Three-Dimensional Transient Electromagnetic Numerical Simulation Using FDFD Based on Octree Grids

• Published in: IEEE access Vol. 7; pp. 161052 - 161063
• Main Authors: Luan, Hui, Geng, Yinan, Yu, Yibing, Guan, Shanshan
• Format: Journal Article
• Language: English
• Published: Piscataway IEEE 2019; The Institute of Electrical and Electronics Engineers, Inc. (IEEE)
• Subjects: Computing time; Current sources; Data storage; Electromagnetic fields; Finite difference method; Finite-difference frequency-domain (FDFD); Frequency domain analysis; frequency-time transformation; Interpolation; Linear equations; Magnetic domains; Mathematical analysis; Mathematical model; Mathematical models; Matrix methods; Maxwell's equations; Numerical simulation; octree grids; Octrees; Parabolic bodies; Three dimensional bodies; Time domain analysis; transient electromagnetic method (TEM)

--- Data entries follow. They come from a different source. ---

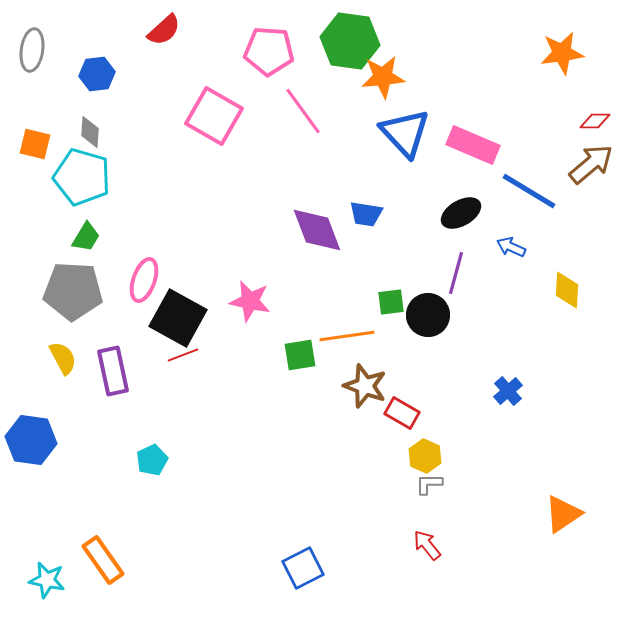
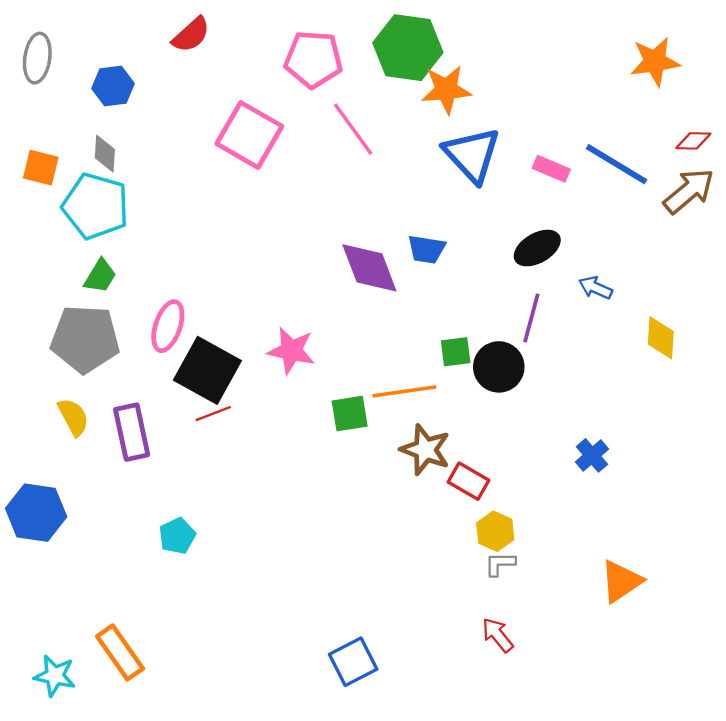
pink rectangle: (473, 145) -> (551, 169), size x0.6
blue line: (529, 191) -> (616, 164), moved
orange triangle: (563, 514) -> (621, 581), moved

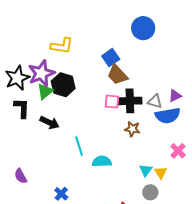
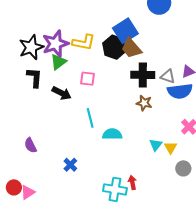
yellow L-shape: (62, 46) -> (84, 42), moved
blue square: (111, 58) -> (125, 31), size x1.4
black hexagon: (63, 85) -> (114, 47), moved
pink square: (112, 102) -> (87, 79), moved
gray circle: (150, 192) -> (183, 168), moved

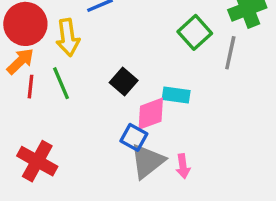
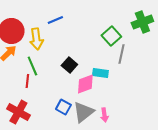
gray line: (230, 53) -> (121, 54), moved
red line: (30, 87) -> (27, 81), moved
blue square: (134, 137) -> (63, 107), moved

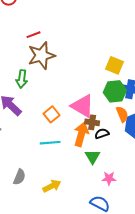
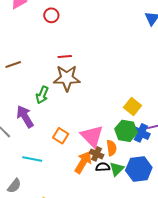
orange square: (51, 114) -> (61, 136), turned -35
orange semicircle: (122, 114) -> (111, 148), moved
cyan line: (50, 143) -> (32, 159), moved
green triangle: (93, 157) -> (117, 169), moved

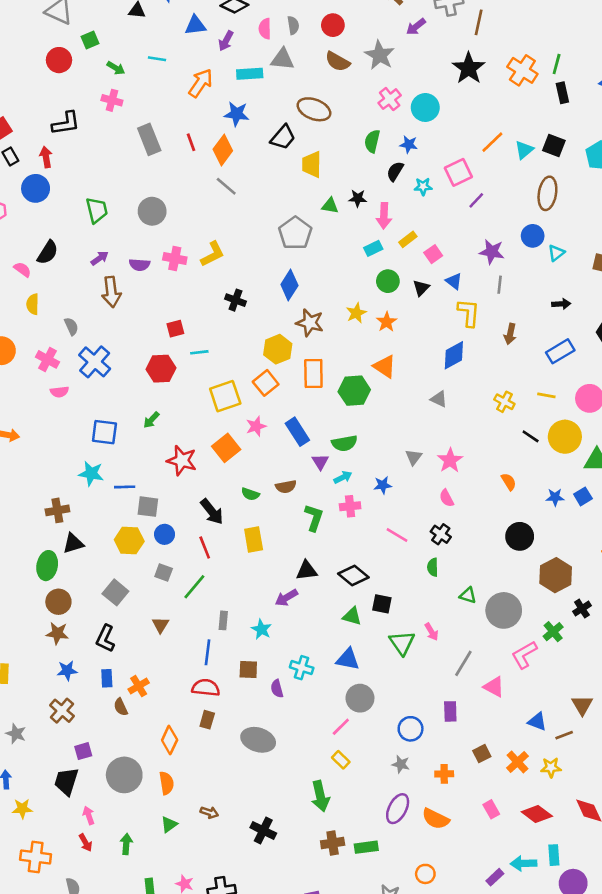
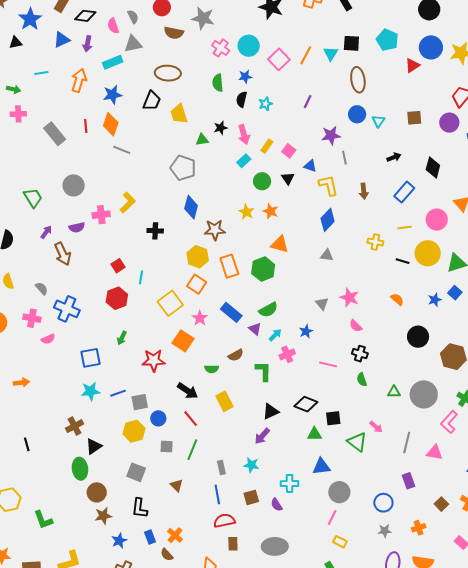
red line: (191, 142) -> (86, 126), turned 32
pink square: (458, 172) -> (279, 59), moved
cyan line: (199, 352) -> (141, 277), turned -56

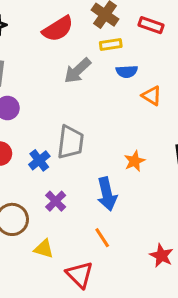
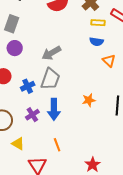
yellow rectangle: (111, 45) -> (98, 23), moved
gray arrow: (77, 71) -> (51, 53), moved
blue arrow: (107, 194) -> (54, 109), moved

• ISSN: 2169-3536; 2169-3536
• DOI: 10.1109/ACCESS.2019.2951224

The transient electromagnetic method (TEM) has been widely used as a geophysical exploration method in recent years. When Maxwell's equations are discretized in the time domain by the direct solution method, the initial field is used as a substitute for the source, so the electromagnetic response of a shallow three-dimensional anomalous body cannot be calculated. Maxwell's equations in the frequency domain are simple in form, and the current source can be directly added without calculating the initial field. However, large linear equations must be calculated. The coefficient matrix is large, and the calculation speed is slow, which limits their application. Based on Yee grids, this paper combines octree grids with the finite-difference frequency-domain (FDFD) method. Ensuring a sufficiently large computational area, octree grids are used to refine the area of anomalous bodies, while coarse grids are still used to reduce the total number of grids and improve the efficiency. In the numerical simulation, the vacancy positions are set to zero to solve the data storage problem of the coarse grids and fine grids. The binary paraboloid interpolation method is used to solve the electromagnetic field component transfer problem at the intersection of the coarse grid and fine grid. Finally, the electromagnetic response curve in the time domain is obtained by a frequency-time transformation. By comparing the calculation results of typical models, the correctness of the FDFD method based on octree grids is verified. By comparing the computational time of complex anomalous bodies for Yee grids and octree grids, it can be concluded that the efficiency of the FDFD method based on octree grids is improved to a certain extent.